··· DATA LISTING

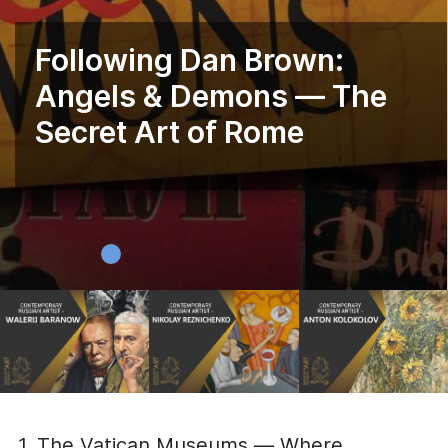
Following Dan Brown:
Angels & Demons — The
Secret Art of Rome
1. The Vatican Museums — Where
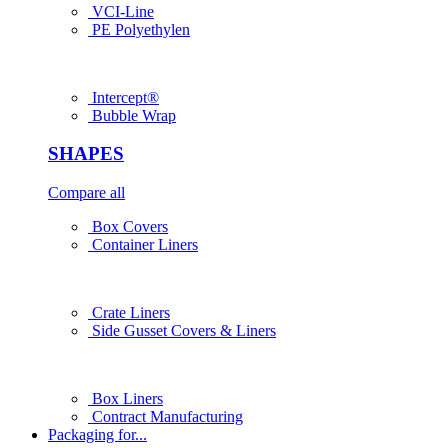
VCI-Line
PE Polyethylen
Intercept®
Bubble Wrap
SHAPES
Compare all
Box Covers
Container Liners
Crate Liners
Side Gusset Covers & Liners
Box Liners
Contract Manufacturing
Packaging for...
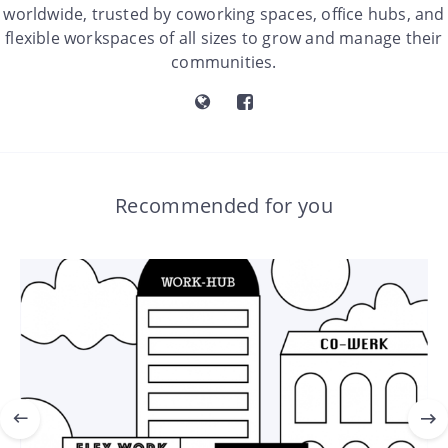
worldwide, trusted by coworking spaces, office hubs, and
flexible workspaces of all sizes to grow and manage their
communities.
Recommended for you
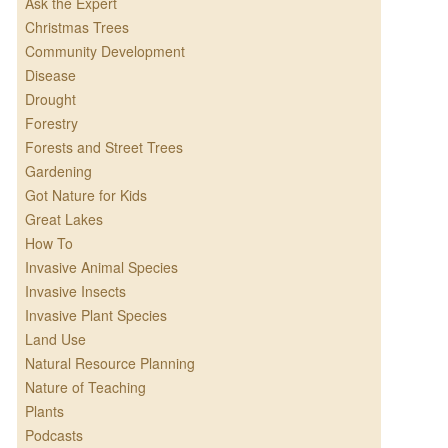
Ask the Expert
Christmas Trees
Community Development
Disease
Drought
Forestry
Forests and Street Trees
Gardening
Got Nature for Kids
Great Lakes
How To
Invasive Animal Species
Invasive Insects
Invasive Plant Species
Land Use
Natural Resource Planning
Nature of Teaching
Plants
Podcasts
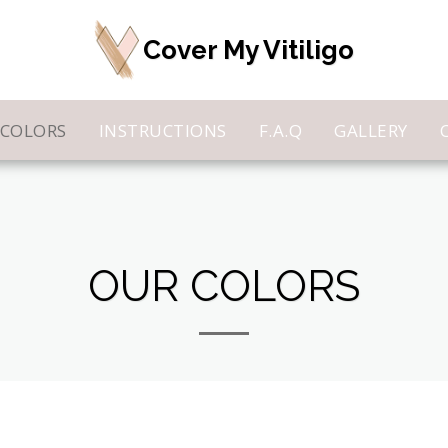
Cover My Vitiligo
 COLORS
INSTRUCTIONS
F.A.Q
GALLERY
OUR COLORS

······

YOUR OBJECTIVE:
From the line with "Packaging for..." through the end of the listing, write out every line exactly, leaving out the pictures.

FINISHED TASK:
Packaging for...
worldwide, trusted by coworking spaces, office hubs, and
flexible workspaces of all sizes to grow and manage their
communities.
Recommended for you
Ask the Expert
Christmas Trees
Community Development
Disease
Drought
Forestry
Forests and Street Trees
Gardening
Got Nature for Kids
Great Lakes
How To
Invasive Animal Species
Invasive Insects
Invasive Plant Species
Land Use
Natural Resource Planning
Nature of Teaching
Plants
Podcasts
Cover My Vitiligo
 COLORS
INSTRUCTIONS
F.A.Q
GALLERY
OUR COLORS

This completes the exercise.